History June 16, 2022 at 05:00 pm

After 91 years, youngest person executed in Pennsylvania has murder conviction dismissed. This is his story

Mildred Europa Taylor | Head of Content

Mildred Europa Taylor June 16, 2022 at 05:00 pm

June 16, 2022 at 05:00 pm | History

Photo of Alexander McClay Williams from a 1930 edition of New York Daily News. Image source: Twitter

It took an all-white jury just four hours in 1931 to convict Black teen Alexander McClay Williams in the stabbing death of a white house matron at the Glen Mills School for Boys in Delaware County. 16-year-old Williams was executed five months later, becoming the youngest person in Pennsylvania history to be executed.

For decades, his family has been trying to prove that he was wrongly convicted. On Monday, June 13, 2022, Williams was posthumously vindicated. A Delaware County judge dismissed his murder conviction. District Attorney Jack Stollsteimer disclosed that the case against Williams has been nol prossed after a successful joint motion. 

“By acting to nol pros the case against Williams, today’s decision is an acknowledgement that the charges against him should never have been brought,” a spokesperson for the Delaware County District Attorney’s Office wrote. 

“Sadly, we cannot undo the past. We cannot rewrite history to erase the egregious wrongs of our forebearers,” Stollsteimer said. “However, when, as here, justice can be served by publicly acknowledging such a wrong, we must seize that opportunity.”

The murder conviction was overturned in the same courtroom where Williams had been convicted 91 years ago. Monday’s ruling was through the help of the great-grandson of the lawyer who represented Williams at trial. Sam Lemon’s great-grandfather, William Ridley, who was the county’s first Black attorney, was given just $10 and 74 days to make a case that Williams did not kill the white matron, Vida Robare.

On October 3, 1930, 34-year-old Robare was found dead inside a cabin at the Glen Mills School for Boys. She had been stabbed 47 times with an icepick and also suffered broken ribs and a fractured skull. Her body was discovered by her ex-husband Fred Robare, who was also an employee at the school. He was said to have had a history of domestic violence against her and was the last person seen with her, yet no one considered him a suspect in her murder.

Instead, Williams was seen as the killer. The young boy had been sent to Glen Mills (which operated like a jail for children) after setting a fire that destroyed a barn and burglarizing a post office when he was 12.

Williams was arrested and charged with Robare’s murder. Ridley was appointed to represent Williams on October 24, 1930. NBC Philadephia reported that during the 17 days between Williams’ arrest and Ridley’s appointment, the teen “signed three separate murder confessions and had been interrogated five times without an attorney or parent present.”

A Delaware County District Attorney’s Office spokesperson wrote that “Williams ‘confessed’ to the crime, despite the lack of eyewitnesses or direct evidence implicating him.”

No appeal was ever filed after the trial that lasted less than two days.

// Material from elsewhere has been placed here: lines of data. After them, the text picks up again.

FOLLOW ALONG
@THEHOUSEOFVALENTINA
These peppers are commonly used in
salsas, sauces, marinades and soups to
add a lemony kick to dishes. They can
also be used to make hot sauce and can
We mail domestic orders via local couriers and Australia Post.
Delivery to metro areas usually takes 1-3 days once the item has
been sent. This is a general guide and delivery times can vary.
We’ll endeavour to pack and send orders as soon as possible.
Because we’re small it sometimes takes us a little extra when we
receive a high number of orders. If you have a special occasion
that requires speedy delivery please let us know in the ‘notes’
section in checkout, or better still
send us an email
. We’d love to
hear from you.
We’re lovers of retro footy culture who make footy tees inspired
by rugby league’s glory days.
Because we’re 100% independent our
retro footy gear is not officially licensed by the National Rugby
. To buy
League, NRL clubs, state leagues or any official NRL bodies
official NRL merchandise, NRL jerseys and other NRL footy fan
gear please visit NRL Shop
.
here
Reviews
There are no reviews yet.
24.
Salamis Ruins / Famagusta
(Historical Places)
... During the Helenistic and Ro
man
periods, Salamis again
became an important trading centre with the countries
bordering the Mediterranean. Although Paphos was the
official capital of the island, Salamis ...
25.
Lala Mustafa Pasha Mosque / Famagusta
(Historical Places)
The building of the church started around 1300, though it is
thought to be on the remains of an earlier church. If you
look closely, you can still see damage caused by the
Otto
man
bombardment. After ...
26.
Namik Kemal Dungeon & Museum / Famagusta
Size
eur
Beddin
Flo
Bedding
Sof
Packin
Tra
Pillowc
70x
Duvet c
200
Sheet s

Lemon also discovered some 30 years ago that evidence that could have worked in Williams’ favor was also ignored. A man’s bloody handprint was found at the scene but prosecutors did not introduce it at trial, he said. Lemon also said Williams was nowhere near the scene of the crime and could not have killed the matron during the 20-minute period officials had given.

“Williams was supposed to have taken about 15 actions, including going to and from the crime scene; attempting to break into a storage locker; going into Robare’s room and attacking her; dropping his hat in a massive pool of blood; taking her keys and throwing them in a pond; hiding the icepick in a hole in the wall; washing the blood from his hands and hat; and then returning to the area of the school where he was working without a drop of blood on him,” Lemon said, according to Daily Times.

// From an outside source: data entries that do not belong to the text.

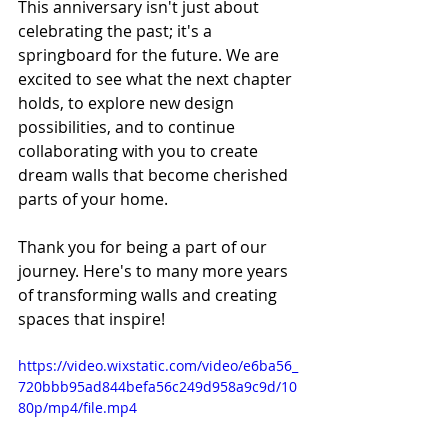
This anniversary isn't just about 
celebrating the past; it's a 
springboard for the future. We are 
excited to see what the next chapter 
holds, to explore new design 
possibilities, and to continue 
collaborating with you to create 
dream walls that become cherished 
parts of your home.
Thank you for being a part of our 
journey. Here's to many more years 
of transforming walls and creating 
spaces that inspire!
https://video.wixstatic.com/video/e6ba56_
720bbb95ad844befa56c249d958a9c9d/10
80p/mp4/file.mp4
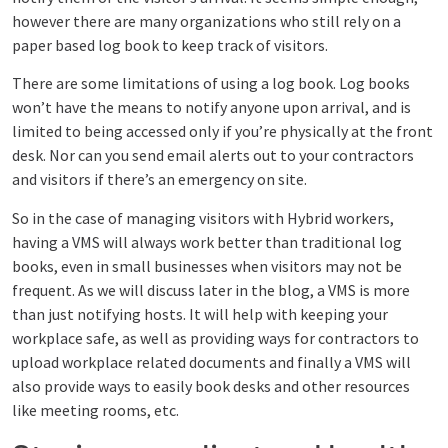
however there are many organizations who still rely on a
paper based log book to keep track of visitors.
There are some limitations of using a log book. Log books
won’t have the means to notify anyone upon arrival, and is
limited to being accessed only if you’re physically at the front
desk. Nor can you send email alerts out to your contractors
and visitors if there’s an emergency on site.
So in the case of managing visitors with Hybrid workers,
having a VMS will always work better than traditional log
books, even in small businesses when visitors may not be
frequent. As we will discuss later in the blog, a VMS is more
than just notifying hosts. It will help with keeping your
workplace safe, as well as providing ways for contractors to
upload workplace related documents and finally a VMS will
also provide ways to easily book desks and other resources
like meeting rooms, etc.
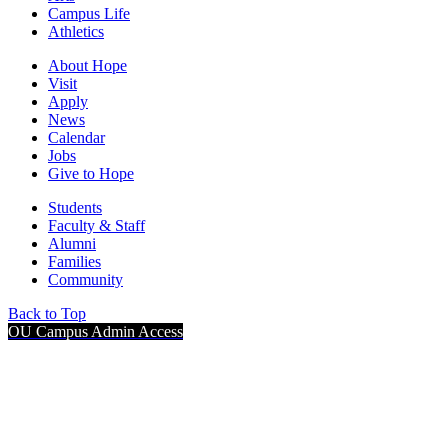
Campus Life
Athletics
About Hope
Visit
Apply
News
Calendar
Jobs
Give to Hope
Students
Faculty & Staff
Alumni
Families
Community
Back to Top
OU Campus Admin Access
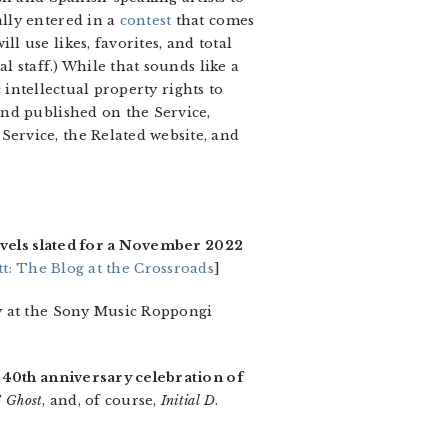
lly entered in a
contest
that comes
 use likes, favorites, and total
l staff.) While that sounds like a
 intellectual property rights to
and published on the Service,
ervice, the Related website, and
ovels slated for a November 2022
t: The Blog at the Crossroads
]
y at the Sony Music Roppongi
a
40th anniversary celebration of
F Ghost
, and, of course,
Initial D
.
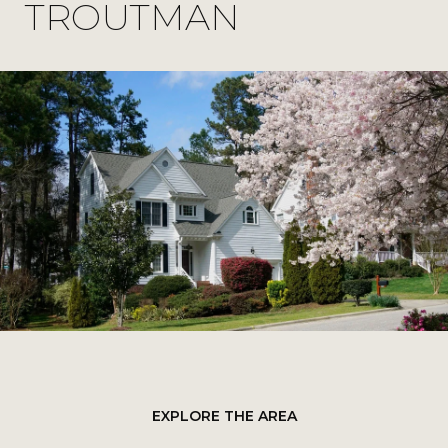
TROUTMAN
EXPLORE THE AREA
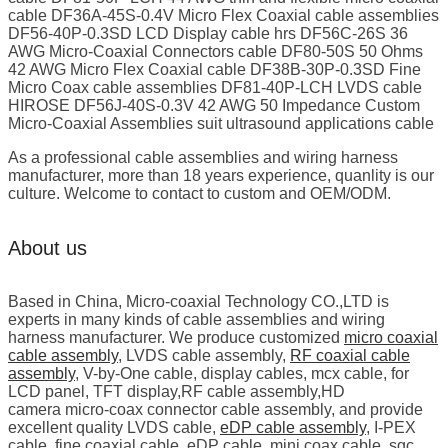
cable DF36A-45S-0.4V Micro Flex Coaxial cable assemblies
DF56-40P-0.3SD LCD Display cable hrs DF56C-26S 36
AWG Micro-Coaxial Connectors cable DF80-50S 50 Ohms
42 AWG Micro Flex Coaxial cable DF38B-30P-0.3SD Fine
Micro Coax cable assemblies DF81-40P-LCH LVDS cable
HIROSE DF56J-40S-0.3V 42 AWG 50 Impedance Custom
Micro-Coaxial Assemblies suit ultrasound applications cable
As a professional cable assemblies and wiring harness
manufacturer, more than 18 years experience, quanlity is our
culture. Welcome to contact to custom and OEM/ODM.
About us
Based in China, Micro-coaxial Technology CO.,LTD is
experts in many kinds of cable assemblies and wiring
harness manufacturer. We produce customized
micro coaxial
cable assembly
, LVDS cable assembly,
RF coaxial cable
assembly
, V-by-One cable, display cables, mcx cable, for
LCD panel, TFT display,RF cable assembly,HD
camera micro-coax connector cable assembly, and provide
excellent quality LVDS cable,
eDP cable assembly
, I-PEX
cable, fine coaxial cable, eDP cable, mini coax cable, sgc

“The only way he could have done this crime is if he could stop time,” Lemon told the outlet.

About seven years ago, Lemon contacted attorney Robert Keller, who worked pro bono to help him get the case overturned. Lemon also worked with Williams’ sole surviving sister, 92-year-old Susie Carter, to show that there was a miscarriage of justice. Ultimately, in 2017, Williams’ record was expunged. 

And now, following Monday’s ruling, Lemon said it feels like a great weight has been lifted off his shoulders. 

“We just wanted it overturned, because we knew he was innocent, and now we want everyone else to know it, too,” Williams’ sister Susie Carter also told The Inquirer.